Back to Microsandbox

Deep dive

docs/observability/deep-dive.mdx

0.5.412.3 KB
Original Source

Everything beyond the Quick start for the msb-metrics sidecar: the complete flag set, what it emits, the attributes attached to each datapoint, and the operational notes you'll want once it's running in earnest.

Deployment constraints

msb-metrics reads the shm registry directly. Two constraints follow.

Same Unix user as msb

The shm object is mode 0600 (owner read/write only). Running msb-metrics as a different user produces EACCES on attach.

Same $MSB_HOME

The shm name is derived from stable_hash($MSB_HOME), so both processes must agree on it. Pass --msb-home explicitly if your environment doesn't set $MSB_HOME; the default is ~/.microsandbox.

Per-host

The registry is per-host. One msb-metrics process per host covers every running sandbox there.

Metrics emitted

All metrics are emitted under the microsandbox.* namespace so they don't collide with OTel semantic-convention system.* host metrics in the same backend tenant. The table below shows the suffix only; the fully-qualified name is microsandbox.<suffix>.

SuffixTypeUnitNotes
cpu.utilizationgauge1 (ratio)Process CPU usage as vCPU-seconds per wall-second. A 2-vCPU sandbox at full load reports 2.0. Divide by allocated vCPUs for a 0..1 fraction.
memory.usagegaugeByResident memory in bytes.
memory.limitgaugeByConfigured guest memory limit.
disk.bytes_readgaugeByCumulative bytes read by the sandbox process.
disk.bytes_writtengaugeByCumulative bytes written.
network.bytes_receivedgaugeByCumulative bytes from runtime to guest.
network.bytes_sentgaugeByCumulative bytes from guest to runtime.
uptimegaugesSandbox uptime at sample time.

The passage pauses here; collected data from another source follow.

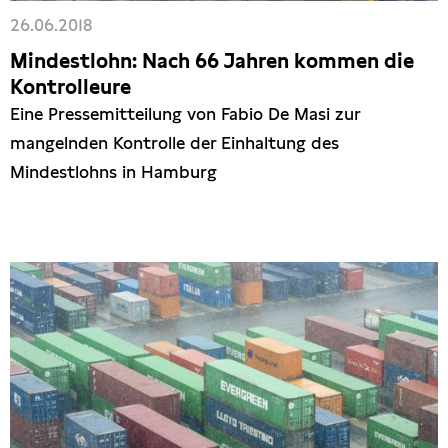
26.06.2018
Freihandel
Mindestlohn: Nach 66 Jahren kommen die
Kontrolleure
Arbeit
Eine Pressemitteilung von Fabio De Masi zur
mangelnden Kontrolle der Einhaltung des
Hamburg
Mindestlohns in Hamburg
Presse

Cumulative byte fields are emitted as gauges carrying the absolute cumulative value. Use rate() (PromQL, OTel-flavored Prom) for throughput. The reason: each shm snapshot already carries an absolute value, and counter add() semantics would require us to track per-sandbox deltas across runs.

The collector also emits its own operational series; see Collector self-observability below.

Collector self-observability

msb-metrics otel ships its own operational metrics through the same OTLP pipeline as the per-sandbox series, so a user can confirm the sidecar is actually flowing using the same Prometheus / Grafana / Datadog queries the rest of their telemetry runs through:

SuffixTypeNotes
collector.exports.successcounterCumulative successful OTLP exports since process start.
collector.exports.failurecounterCumulative failed OTLP exports (timeouts, transport errors, non-2xx).
collector.collections.droppedcounterCollections evicted from the per-exporter buffer because the cap was hit (drop-oldest, see --max-buffered).
collector.last_success_timestampgaugeUnix epoch seconds at the last successful export. time() - microsandbox_collector_last_success_timestamp_seconds is a sensible staleness alert source.

Scope: these series share the same OTel scope as the sandbox metrics, so they show up under otel_scope_name="microsandbox-metrics-collector" with otel_scope_version=<msb version>.

A few queries you'll want to wire up:

<AccordionGroup> <Accordion title="Are exports flowing?"> Non-zero rate means yes.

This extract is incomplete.